Lessons From a Pandemic

Benjamin Rietema
The Squid Weekly
Published in
4 min readJul 18, 2021

What lessons have we learned from the pandemic? It seems near enough to the end to form some take-aways from the last year or so of absolute shit. Or with the COVID variants, we’re stuck in a never-ending loop, and we’ll never escape, and all is lost — but probably not.

People are really good at taking things seriously for a month or so and then they stop caring. Social distancing, quarantining, self-isolation, these things were fresh and exciting at first, but around the week eight or so, most everyone was over it. And then the question became how to look like we’re trying while keeping things as normal as we possibly could.

When the first person you knew got COVID, you checked in on them daily, offered to get them groceries, brought them medicine with get-well cards, but now, half your social circle has had it, and unless they’re elderly or at-risk, you barely care.

We can develop a vaccine pretty fast — but it’s still not Amazon Prime fast. You thought the pandemic would have been wrapped up by last June, but it wasn’t, and this was disappointing. You definitely looked up a make-everything-go-back-to-the-way-it-was-right-now kit and couldn’t find it on the Internet, and you’re like, What the hell Amazon?

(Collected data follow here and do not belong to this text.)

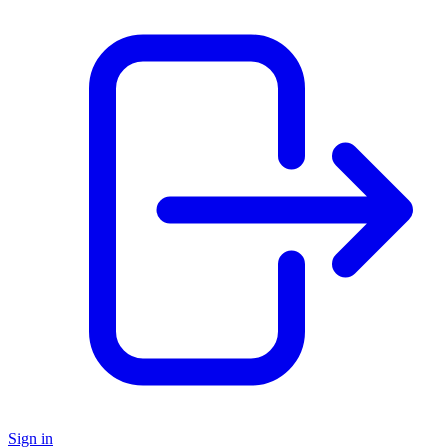
Sign in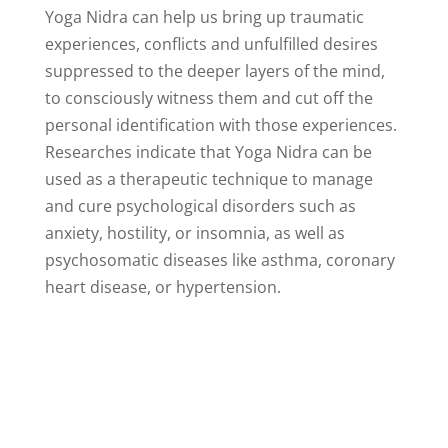
Yoga Nidra can help us bring up traumatic
experiences, conflicts and unfulfilled desires
suppressed to the deeper layers of the mind,
to consciously witness them and cut off the
personal identification with those experiences.
Researches indicate that Yoga Nidra can be
used as a therapeutic technique to manage
and cure psychological disorders such as
anxiety, hostility, or insomnia, as well as
psychosomatic diseases like asthma, coronary
heart disease, or hypertension.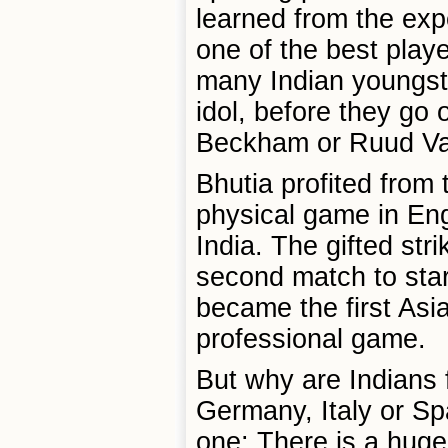
learned from the ex
one of the best play
many Indian youngst
idol, before they go 
Beckham or Ruud Van
Bhutia profited from 
physical game in En
India. The gifted str
second match to star
became the first Asia
professional game.
But why are Indians 
Germany, Italy or Sp
one: There is a huge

Conservatives will be the first to, you know, die in any health-related crisis. If the pandemic was more contagious or more deadly, you can be guaranteed that the South would not exist at this point. This means a post-apocalyptic world looks to be filled with paranoid liberals, which may or may not be better than being dead.

Netflix can fill so many holes in your soul. When the whole world was falling to pieces around you, you were held together by one thing. It wasn’t your friends or your family or God. It was TV shows and movies and a couch that formed perfectly to your body and said, “You don’t have to get up. What is there to get up for? Just stay here with me forever.” And this couch spoke the truth, and you believed the truth.

Maybe the reason you love your family so much is that you don’t have to spend every single moment with them. Working from home has many benefits — no commute, no coworkers, no dress code. But when everyone is working from home, going to school from home, sleeping at home, eating at home, and is told by the government to stay home, home can be hell. And you’ve learned that as much as you hate going to work, it might be better than staying with your family. Or maybe you haven’t learned that lesson but your partner definitely has.

Our government can make up trillions of dollars, and nothing bad happens. According to traditional economic theory, terrible things happen when the government injects a large amount of money into the economy because they’ve run out of ideas. Apparently, this wasn’t the case with the pandemic, seeing as the US economy is if not chugging along, then not burning in a ditch. And with all of the traditional excuses of fiscal responsibility and inflation and the implosion of the economy out of the way, you’re just getting greedy, like, They’re only sending us fourteen hundred dollars this time? Cheapskates.

Your ideas are either getting more authoritarian or more libertarian. If you’re a liberal, you’ve probably thought sometime in the past year that maybe, some people shouldn’t be allowed to exercise their freedom and that maybe, these people should be locked up because they’re a hazard to society and that maybe, we shouldn’t ever let them out.

If you’re a conservative, you’ve probably thought that government is getting way too handsy and as the days pass, you’re getting more and more uncomfortable, like you’re next to a gay couple on a bus. And at some point, you might just jump up, grab your trusty gun, and storm the White House.

If another pandemic came along, we’d like to think we’d do much better… but we probably wouldn’t. The struggle is not knowing what to do, but doing what we know to do and having the will to enforce what we know to do. And when doing what we know to do is impossible because no one agrees on what to do nor wants to do it, well, you can expect nothing to be different.